Л. А. Гоготишвили подчеркивает, что все перечисленные ею три направления советской лингвистике были чужды Бахтину, поскольку были монологичны, однако структурализм в рамках монологизма «наиболее последователен и потому логически „убедителен“» (540). С этим можно согласиться, хотя, как я отмечал выше, с отдельными высказываниями советских авторов (чаще не самых именитых) он все же соглашался. При этом, обращаясь к структурализму, Бахтин не обсуждает идеи советских авторов. Для него по-прежнему структурный подход—это прежде всего Ф. де Соссюр. Кроме него лишь попутно упомянуто о «бихевиористской лингвистике», сведения о которой, скорее всего, взяты из присутствующей в конспектах книги.[745]

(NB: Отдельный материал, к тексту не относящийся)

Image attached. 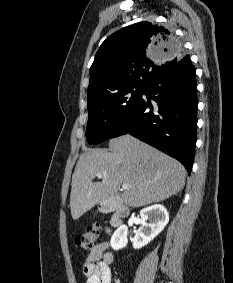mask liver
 Here are the masks:
<instances>
[{
    "label": "liver",
    "instance_id": "obj_1",
    "mask_svg": "<svg viewBox=\"0 0 233 283\" xmlns=\"http://www.w3.org/2000/svg\"><path fill=\"white\" fill-rule=\"evenodd\" d=\"M97 174L101 182H93ZM185 178L184 166L174 158L129 134L114 138L109 150L89 149L80 156L71 183L72 218L112 198L121 184L130 185L123 202L137 208L177 195Z\"/></svg>",
    "mask_w": 233,
    "mask_h": 283
}]
</instances>
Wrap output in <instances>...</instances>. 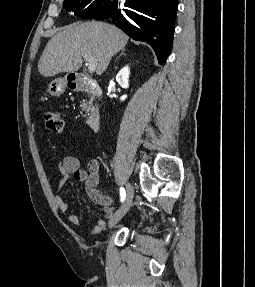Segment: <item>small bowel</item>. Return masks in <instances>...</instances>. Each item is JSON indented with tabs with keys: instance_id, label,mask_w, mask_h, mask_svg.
I'll return each mask as SVG.
<instances>
[{
	"instance_id": "obj_1",
	"label": "small bowel",
	"mask_w": 255,
	"mask_h": 287,
	"mask_svg": "<svg viewBox=\"0 0 255 287\" xmlns=\"http://www.w3.org/2000/svg\"><path fill=\"white\" fill-rule=\"evenodd\" d=\"M59 172L62 175L58 183V189L62 188L70 177L85 187L88 196L101 207V212L104 217L109 218L112 214L111 199L104 195L96 187L98 179L95 173V168L92 165L90 172L80 167L79 160L74 156H65L59 164ZM55 204L61 214L66 216L72 226L79 225V219L76 215L70 212L68 203L64 200L61 194L54 195ZM106 226L104 219H98L89 231V234L96 235L100 233Z\"/></svg>"
}]
</instances>
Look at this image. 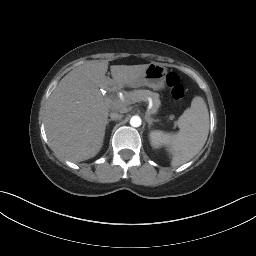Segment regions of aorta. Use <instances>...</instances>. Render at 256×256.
Here are the masks:
<instances>
[{
	"label": "aorta",
	"instance_id": "1",
	"mask_svg": "<svg viewBox=\"0 0 256 256\" xmlns=\"http://www.w3.org/2000/svg\"><path fill=\"white\" fill-rule=\"evenodd\" d=\"M141 118L139 116H133L131 119H130V125L133 126V127H139L141 126Z\"/></svg>",
	"mask_w": 256,
	"mask_h": 256
}]
</instances>
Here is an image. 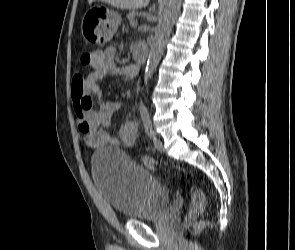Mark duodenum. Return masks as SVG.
I'll list each match as a JSON object with an SVG mask.
<instances>
[{"instance_id":"410a0bca","label":"duodenum","mask_w":295,"mask_h":250,"mask_svg":"<svg viewBox=\"0 0 295 250\" xmlns=\"http://www.w3.org/2000/svg\"><path fill=\"white\" fill-rule=\"evenodd\" d=\"M134 56L138 66H141L147 56V50L144 47H135L134 48Z\"/></svg>"}]
</instances>
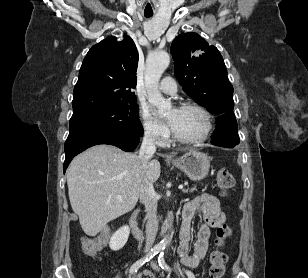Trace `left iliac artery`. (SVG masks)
<instances>
[{"mask_svg": "<svg viewBox=\"0 0 308 278\" xmlns=\"http://www.w3.org/2000/svg\"><path fill=\"white\" fill-rule=\"evenodd\" d=\"M158 263L159 266L164 269V270H170V267L166 264L165 260H164V253L161 252L158 258ZM185 273L187 274L188 278H195L194 274L190 271H185Z\"/></svg>", "mask_w": 308, "mask_h": 278, "instance_id": "left-iliac-artery-1", "label": "left iliac artery"}]
</instances>
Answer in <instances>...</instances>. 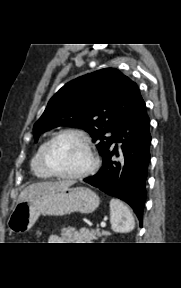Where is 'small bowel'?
<instances>
[{
    "label": "small bowel",
    "instance_id": "obj_1",
    "mask_svg": "<svg viewBox=\"0 0 181 288\" xmlns=\"http://www.w3.org/2000/svg\"><path fill=\"white\" fill-rule=\"evenodd\" d=\"M50 243H58L60 241V238L57 235H52L49 238Z\"/></svg>",
    "mask_w": 181,
    "mask_h": 288
}]
</instances>
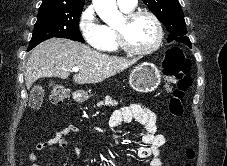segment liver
Returning <instances> with one entry per match:
<instances>
[{"mask_svg": "<svg viewBox=\"0 0 227 166\" xmlns=\"http://www.w3.org/2000/svg\"><path fill=\"white\" fill-rule=\"evenodd\" d=\"M137 62L110 56L88 45L65 38H51L40 43L28 58L24 71L27 89L42 77L67 79L73 67L80 70L73 75L77 84H95L122 72Z\"/></svg>", "mask_w": 227, "mask_h": 166, "instance_id": "1", "label": "liver"}]
</instances>
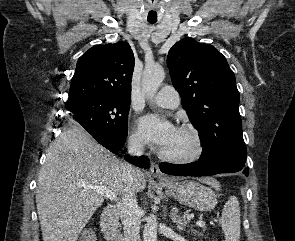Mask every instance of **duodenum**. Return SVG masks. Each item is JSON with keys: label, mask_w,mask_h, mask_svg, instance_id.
Listing matches in <instances>:
<instances>
[{"label": "duodenum", "mask_w": 295, "mask_h": 241, "mask_svg": "<svg viewBox=\"0 0 295 241\" xmlns=\"http://www.w3.org/2000/svg\"><path fill=\"white\" fill-rule=\"evenodd\" d=\"M118 213L114 206H107L101 217V229L107 241H124L118 228Z\"/></svg>", "instance_id": "1"}]
</instances>
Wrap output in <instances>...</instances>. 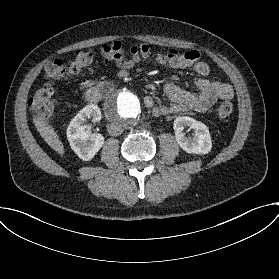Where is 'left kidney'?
<instances>
[{"instance_id":"obj_1","label":"left kidney","mask_w":279,"mask_h":279,"mask_svg":"<svg viewBox=\"0 0 279 279\" xmlns=\"http://www.w3.org/2000/svg\"><path fill=\"white\" fill-rule=\"evenodd\" d=\"M184 127L193 130V138H187L184 133ZM176 134V142L186 153L195 155L208 154L212 149V139L208 127L201 121L191 117H178L173 123Z\"/></svg>"}]
</instances>
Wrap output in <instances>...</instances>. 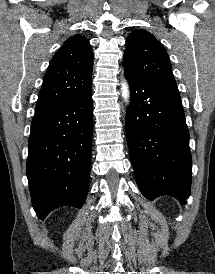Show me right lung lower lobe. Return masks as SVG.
<instances>
[{"mask_svg":"<svg viewBox=\"0 0 215 274\" xmlns=\"http://www.w3.org/2000/svg\"><path fill=\"white\" fill-rule=\"evenodd\" d=\"M91 90L92 84L33 117L26 175L40 219L58 207L81 208L85 202L92 150Z\"/></svg>","mask_w":215,"mask_h":274,"instance_id":"98d812e1","label":"right lung lower lobe"}]
</instances>
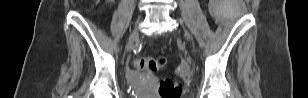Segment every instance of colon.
<instances>
[{"label":"colon","mask_w":308,"mask_h":98,"mask_svg":"<svg viewBox=\"0 0 308 98\" xmlns=\"http://www.w3.org/2000/svg\"><path fill=\"white\" fill-rule=\"evenodd\" d=\"M133 66L136 69L145 71H158L166 67V60L164 58L140 57L134 60ZM182 91L181 85H175L170 80H163L160 83L159 93L161 98H177Z\"/></svg>","instance_id":"1"}]
</instances>
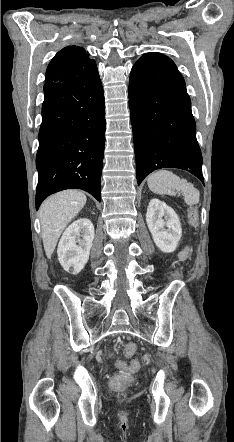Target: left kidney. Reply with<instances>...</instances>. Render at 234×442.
I'll return each instance as SVG.
<instances>
[{
	"mask_svg": "<svg viewBox=\"0 0 234 442\" xmlns=\"http://www.w3.org/2000/svg\"><path fill=\"white\" fill-rule=\"evenodd\" d=\"M146 222L156 246L165 253L173 252L181 239L182 229L178 215L157 198L150 200Z\"/></svg>",
	"mask_w": 234,
	"mask_h": 442,
	"instance_id": "obj_1",
	"label": "left kidney"
}]
</instances>
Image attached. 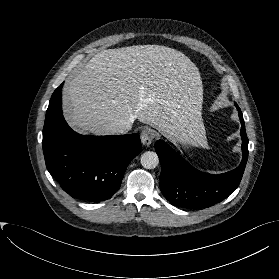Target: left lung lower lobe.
Returning <instances> with one entry per match:
<instances>
[{"label": "left lung lower lobe", "instance_id": "left-lung-lower-lobe-1", "mask_svg": "<svg viewBox=\"0 0 279 279\" xmlns=\"http://www.w3.org/2000/svg\"><path fill=\"white\" fill-rule=\"evenodd\" d=\"M239 118L243 158L236 169L227 173L212 175L200 172L167 143L162 140L156 141L155 150L161 163L160 189L172 205L187 209L211 207L228 197L238 187L248 158V138L241 111Z\"/></svg>", "mask_w": 279, "mask_h": 279}]
</instances>
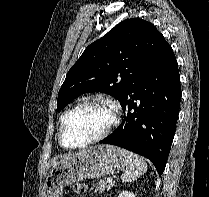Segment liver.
Returning <instances> with one entry per match:
<instances>
[{
  "mask_svg": "<svg viewBox=\"0 0 209 197\" xmlns=\"http://www.w3.org/2000/svg\"><path fill=\"white\" fill-rule=\"evenodd\" d=\"M67 159H69V158H63L60 162H56V163L54 164V166H56L57 164H59V163H61V162L66 161Z\"/></svg>",
  "mask_w": 209,
  "mask_h": 197,
  "instance_id": "1",
  "label": "liver"
}]
</instances>
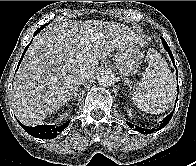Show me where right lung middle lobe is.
<instances>
[{"mask_svg": "<svg viewBox=\"0 0 196 166\" xmlns=\"http://www.w3.org/2000/svg\"><path fill=\"white\" fill-rule=\"evenodd\" d=\"M41 28L43 29V28H44V25H43V26H41Z\"/></svg>", "mask_w": 196, "mask_h": 166, "instance_id": "dd1d6c3e", "label": "right lung middle lobe"}]
</instances>
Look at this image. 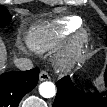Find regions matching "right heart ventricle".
Segmentation results:
<instances>
[{
  "label": "right heart ventricle",
  "instance_id": "1",
  "mask_svg": "<svg viewBox=\"0 0 107 107\" xmlns=\"http://www.w3.org/2000/svg\"><path fill=\"white\" fill-rule=\"evenodd\" d=\"M80 25L81 19L79 17L68 16L48 24L36 26L30 31L29 45L39 53L51 51L58 47Z\"/></svg>",
  "mask_w": 107,
  "mask_h": 107
}]
</instances>
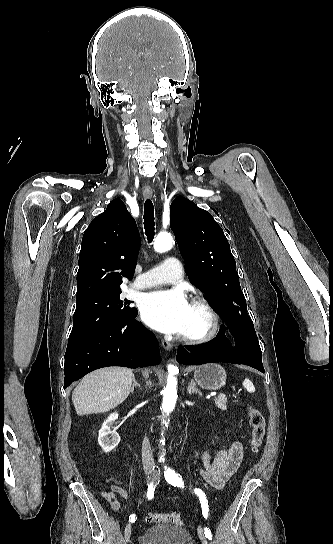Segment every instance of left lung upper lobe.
I'll return each instance as SVG.
<instances>
[{
  "label": "left lung upper lobe",
  "instance_id": "5c2ea615",
  "mask_svg": "<svg viewBox=\"0 0 333 544\" xmlns=\"http://www.w3.org/2000/svg\"><path fill=\"white\" fill-rule=\"evenodd\" d=\"M170 227L187 263L190 281L216 305L230 326L249 321L235 259L211 214L178 196L170 207Z\"/></svg>",
  "mask_w": 333,
  "mask_h": 544
}]
</instances>
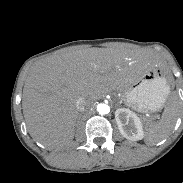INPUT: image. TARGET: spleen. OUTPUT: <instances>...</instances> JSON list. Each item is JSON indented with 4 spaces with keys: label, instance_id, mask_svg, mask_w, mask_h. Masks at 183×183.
I'll use <instances>...</instances> for the list:
<instances>
[{
    "label": "spleen",
    "instance_id": "3e777b00",
    "mask_svg": "<svg viewBox=\"0 0 183 183\" xmlns=\"http://www.w3.org/2000/svg\"><path fill=\"white\" fill-rule=\"evenodd\" d=\"M138 88L142 89L141 92H139V95L147 93L144 84H140ZM177 110V98L173 96L170 98L169 104L164 109L162 118L155 123H146L145 143L147 145H156L169 135V133L174 128V125L177 120Z\"/></svg>",
    "mask_w": 183,
    "mask_h": 183
}]
</instances>
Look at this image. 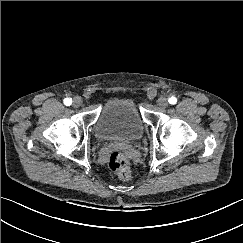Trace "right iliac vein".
I'll use <instances>...</instances> for the list:
<instances>
[{"label":"right iliac vein","instance_id":"1","mask_svg":"<svg viewBox=\"0 0 243 243\" xmlns=\"http://www.w3.org/2000/svg\"><path fill=\"white\" fill-rule=\"evenodd\" d=\"M81 105H82V99H81V97H79V96L74 97V99H73V106L75 108H78Z\"/></svg>","mask_w":243,"mask_h":243}]
</instances>
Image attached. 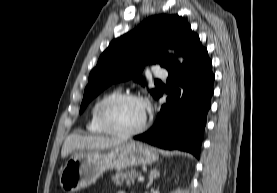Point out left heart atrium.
Wrapping results in <instances>:
<instances>
[{"instance_id": "1", "label": "left heart atrium", "mask_w": 277, "mask_h": 193, "mask_svg": "<svg viewBox=\"0 0 277 193\" xmlns=\"http://www.w3.org/2000/svg\"><path fill=\"white\" fill-rule=\"evenodd\" d=\"M144 103V106L146 107V109H147V103L146 102H143Z\"/></svg>"}]
</instances>
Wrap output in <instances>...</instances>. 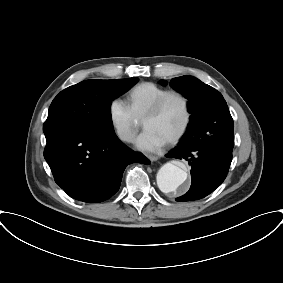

Однако отношение к Соссюру уже не такое, как в МФЯ и даже в «Слове в романе», где дается только его критика. Даже при прямой полемике отмечается, что его книга—«серьезный курс» (169). И нет главного пункта полемики со швейцарским ученым, какой был в МФЯ. Уже в самом начале РЖ мы читаем: «Использование языка осуществляется в форме единичных конкретных высказываний (устных или письменных) участников той или иной области человеческой деятельности» (159). То есть язык – не абстракция: использоваться может что-то реально существующее. Здесь же автор солидаризируется со сталинским положением об «общенародном единстве языка» (159); такая идея присутствовала и у Соссюра. Далее неоднократно говорится о «предложении как единице языка» (174, 175, 176) в противоположность высказыванию; к языку относится и слово (192 и др.). И еще одно место: «Язык, как система, обладает, конечно, богатым арсеналом языковых средств—лексических, морфологических и синтаксических – для выражения эмоционально-оценивающей позиции говорящего» (188). Думаю, что этих примеров достаточно для иллюстрации. Язык понимается здесь в традиционном смысле, уточненном Ф. де Соссюром. Полемика с этим ученым, встречающаяся в РЖ дважды, ни разу не ведется по вопросу разграничения языка и речи или трактовки языка: оба раза она касается сферы, отнесенной швейцарским ученым к речи.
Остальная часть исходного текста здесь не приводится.